# Chapter 3 - Logic, Control Flow and Filtering

### Boolean logic is the foundation of decision-making in your Python programs. Learn about different comparison operators, how you can combine them with boolean operators and how to use the boolean outcomes in control structures. You'll also learn to filter data from Pandas DataFrames using logic.

### Equality
To check if two Python values, or variables, are equal you can use ==. To check for inequality, you need !=. As a refresher, have a look at the following examples that all result in True.

2 == (1 + 1)  
"intermediate" != "python"  
True != False  
"Python" != "python"
When you write these comparisons in a script, you will need to wrap a print() function around them to see the output.

In [2]:
# Comparison of booleans
print(True == False)

# Comparison of integers
print(-5*15 != 75)

# Comparison of strings
print("pyscript" == "PyScript")

# Compare a boolean with an integer
print(True == 1)

False
True
False
True


### Greater and less than
You know about the less than and greater than signs, < and > in Python. You can combine them with an equals sign: <= and >=. Pay attention: <= is valid syntax, but =< is not.

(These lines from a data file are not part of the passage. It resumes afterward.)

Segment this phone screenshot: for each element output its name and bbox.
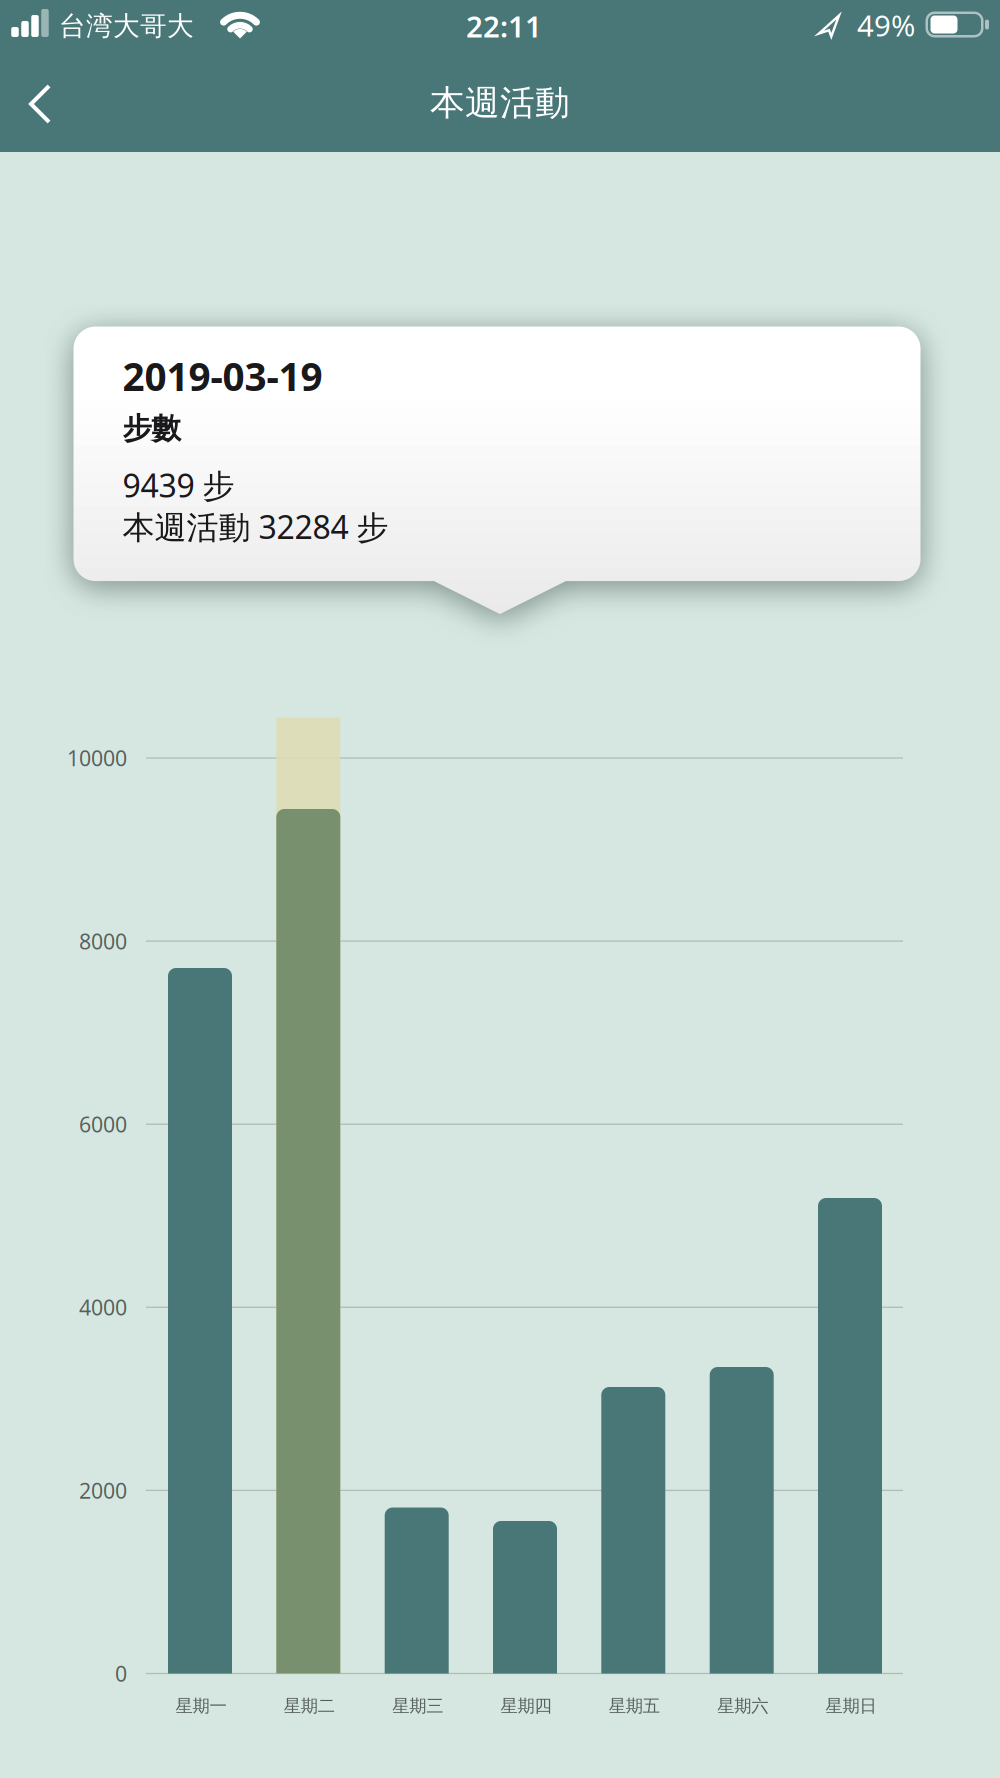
staticText: 星期一 xyxy=(176,1695,226,1717)
button[interactable]: 星期一 xyxy=(168,968,232,1674)
staticText: 9439 步 xyxy=(122,464,234,506)
staticText: 星期日 xyxy=(826,1695,876,1717)
staticText: 49% xyxy=(857,6,915,44)
button[interactable]: 星期四 xyxy=(493,1521,557,1674)
staticText: 22:11 xyxy=(466,6,542,46)
staticText: 2019-03-19 xyxy=(122,350,322,402)
staticText: 步數 xyxy=(122,410,180,446)
staticText: 8000 xyxy=(79,927,127,955)
staticText: 星期二 xyxy=(284,1695,335,1717)
staticText: 6000 xyxy=(79,1110,127,1138)
button[interactable]: 星期二 xyxy=(276,809,340,1674)
staticText: 星期四 xyxy=(500,1695,552,1717)
button[interactable]: 星期六 xyxy=(710,1367,774,1674)
staticText: 2000 xyxy=(79,1476,127,1504)
button[interactable]: 星期五 xyxy=(601,1387,665,1674)
staticText: 10000 xyxy=(67,744,127,772)
staticText: 4000 xyxy=(79,1293,127,1321)
staticText: 星期五 xyxy=(609,1695,660,1717)
staticText: 星期三 xyxy=(392,1695,443,1717)
button[interactable]: Back xyxy=(11,66,69,142)
staticText: 本週活動 xyxy=(430,82,570,124)
staticText: 台湾大哥大 xyxy=(59,10,194,42)
staticText: 0 xyxy=(115,1659,127,1688)
staticText: 本週活動 32284 步 xyxy=(122,505,388,548)
button[interactable]: 星期三 xyxy=(385,1508,449,1674)
button[interactable]: 星期日 xyxy=(818,1198,882,1674)
staticText: 星期六 xyxy=(717,1695,768,1717)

All Python expressions in the following code chunk evaluate to True:

3 < 4  
3 <= 4  
"alpha" <= "beta"  
Remember that for string comparison, Python determines the relationship based on alphabetical order

In [4]:
# Comparison of integers
x = -3 * 6
print(x >= -10)

# Comparison of strings
y = "test"
print("test" <= y)

# Comparison of booleans
print(True > False)

False
True
True


### Compare arrays
Out of the box, you can also use comparison operators with Numpy arrays.

Remember areas, the list of area measurements for different rooms in your house from the previous course? This time there's two Numpy arrays: my_house and your_house. They both contain the areas for the kitchen, living room, bedroom and bathroom in the same order, so you can compare them.

In [5]:
# Create arrays
import numpy as np
my_house = np.array([18.0, 20.0, 10.75, 9.50])
your_house = np.array([14.0, 24.0, 14.25, 9.0])

# my_house greater than or equal to 18
print(my_house >= 18)

# my_house less than your_house
print(my_house < your_house)

[ True  True False False]
[False  True  True False]


### and, or, not (1)
A boolean is either 1 or 0, True or False. With boolean operators such as and, or and not, you can combine these booleans to perform more advanced queries on your data.

In [6]:
# Define variables
my_kitchen = 18.0
your_kitchen = 14.0

# my_kitchen bigger than 10 and smaller than 18?
print(my_kitchen > 10 and my_kitchen > 18)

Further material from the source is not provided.